Bâtiment : Holcim acquiert le Vendéen PRB pour s'imposer sur le marché de la rénovation

Et de trois ! Après s’être offert le japonais Firestone Building Products en janvier 2021 et l’américain Malarkey Roofing Products en décembre dernier pour près de 4 milliards d’euros, le producteur suisse de béton, de granulats et de ciment Holcim vient d’annoncer l’acquisition du vendéen Produits de revêtements du bâtiment (PRB). Objectif pour Holcim : conquérir le marché français mais aussi rattraper son retard sur ses concurrents Saint-Gobain et Sika.
César Armand

6 mn

PRB, spécialiste des façades, des colles, des sols, des peintures et de l'isolation, vient compléter la gamme verte du suisse.
PRB, spécialiste des façades, des colles, des sols, des peintures et de l'isolation, vient compléter la gamme verte du suisse. (Crédits : Sncf réseau)

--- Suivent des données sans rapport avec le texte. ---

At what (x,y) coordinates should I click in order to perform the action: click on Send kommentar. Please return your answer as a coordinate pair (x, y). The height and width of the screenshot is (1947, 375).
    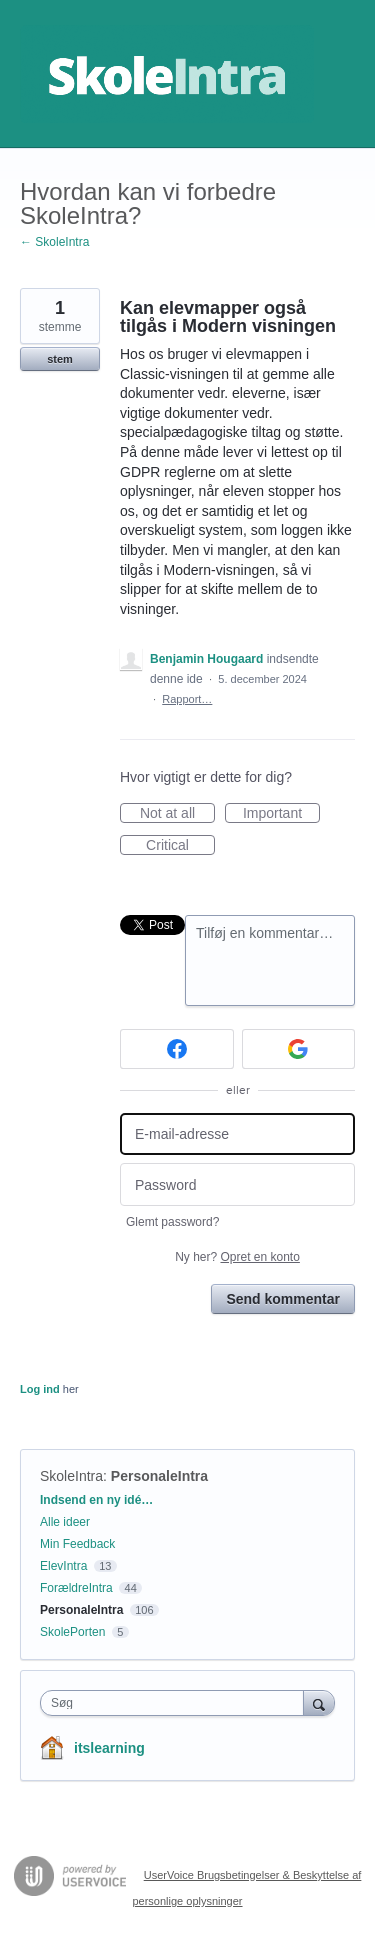
    Looking at the image, I should click on (283, 1299).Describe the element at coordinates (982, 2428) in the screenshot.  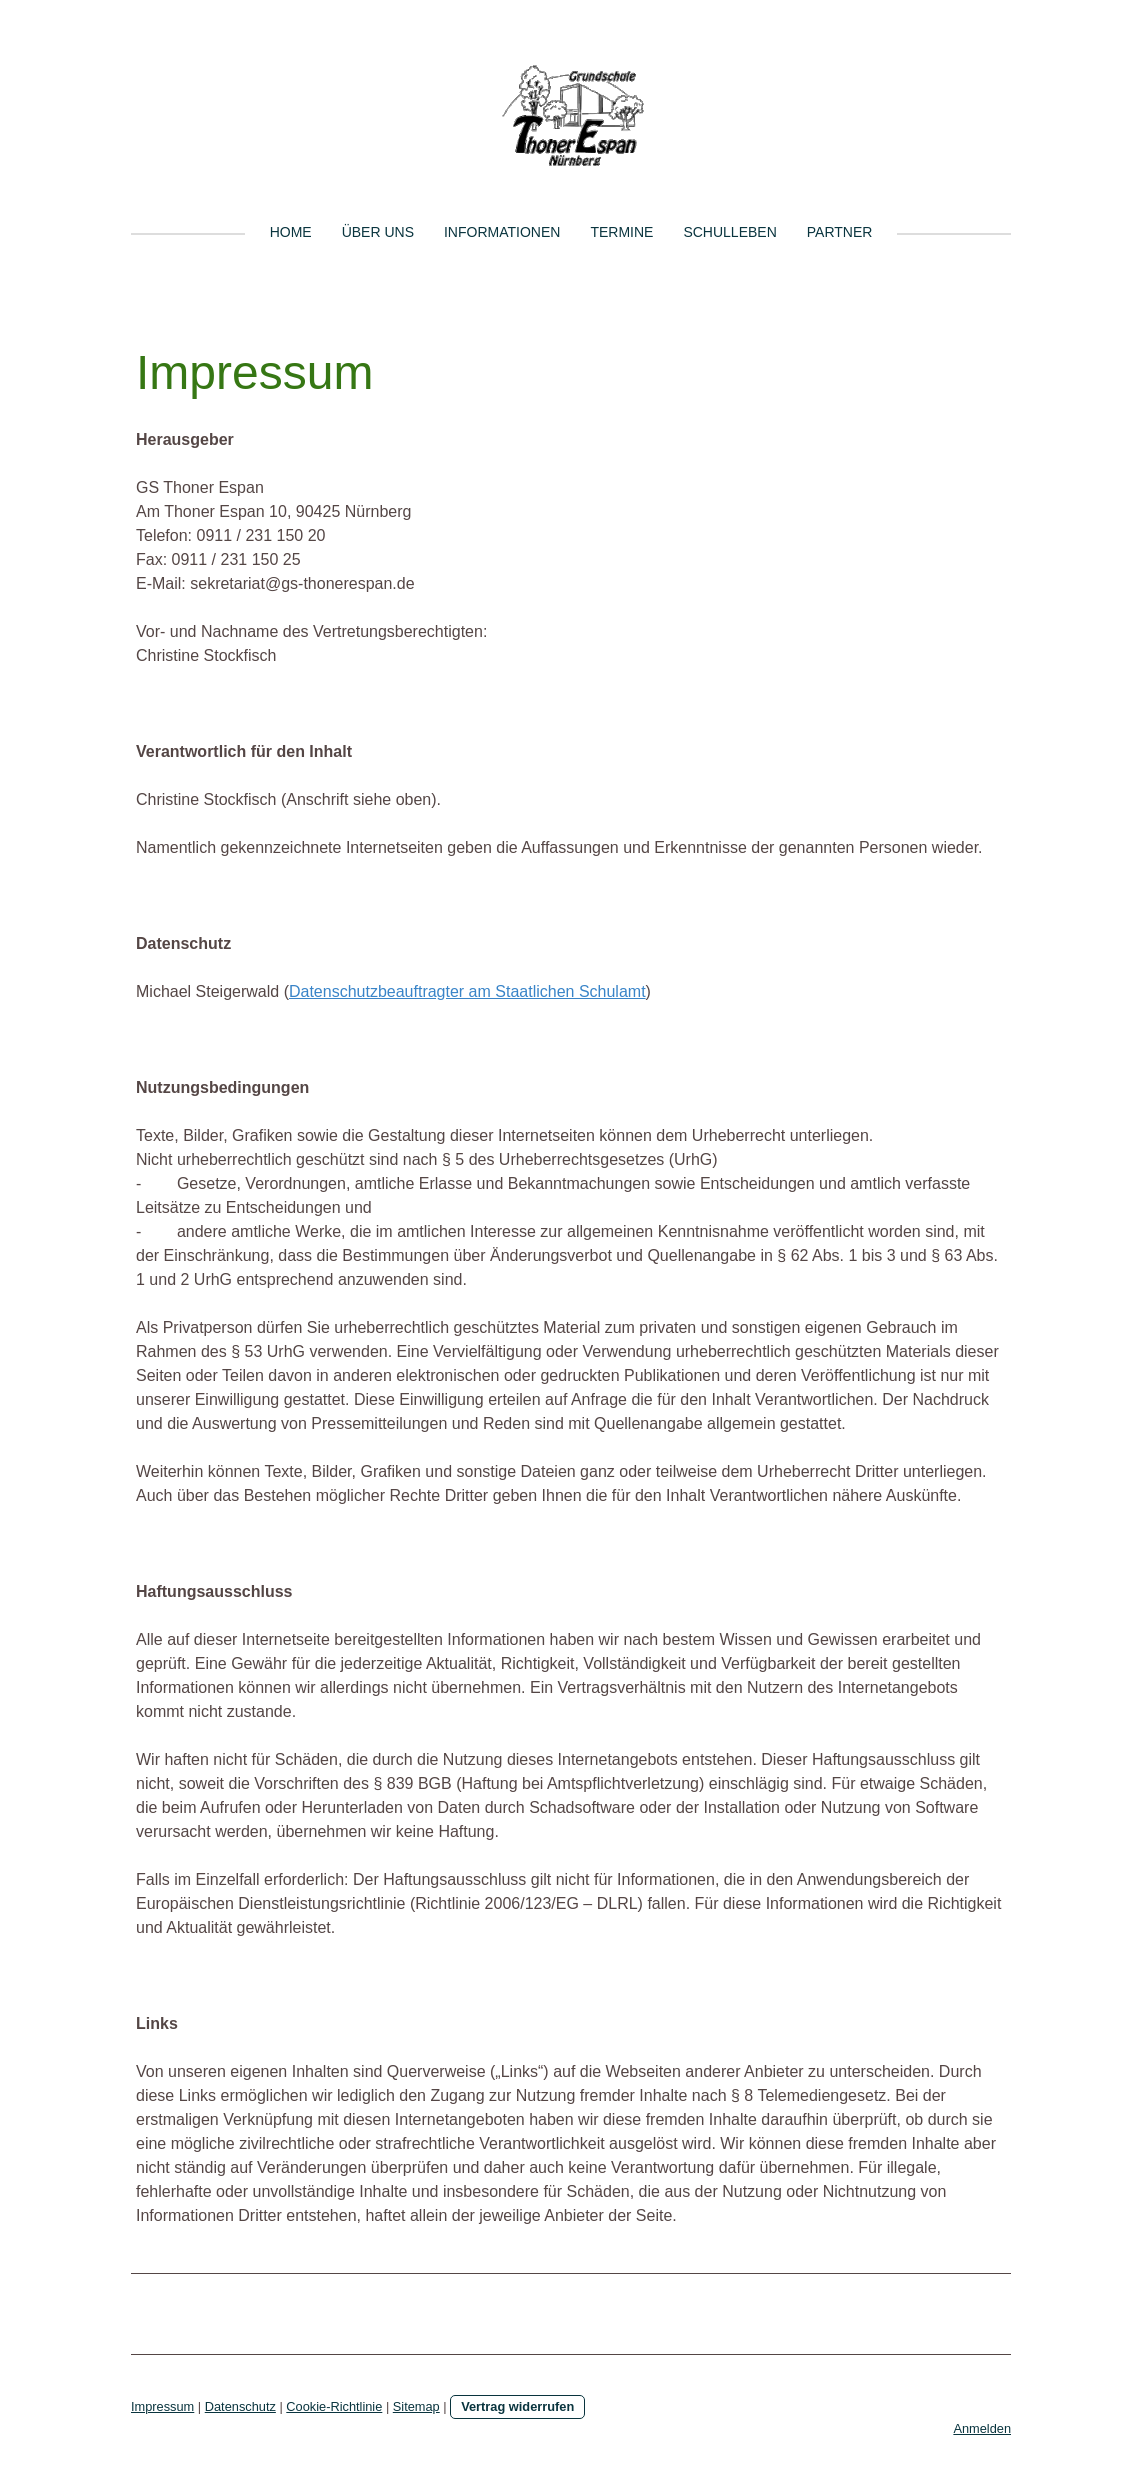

Depuis le début de la crise sanitaire, ce ne sont pas des millions mais des milliards d'euros d'argent public qui sont fléchés vers le bâtiment. Outre 1,05 milliard d'euros pour la construction - 300 millions pour les maires bâtisseurs et 750 millions pour le recyclage des friches -, 8 milliards ont été alloués à la rénovation des bâtiments publics et privés.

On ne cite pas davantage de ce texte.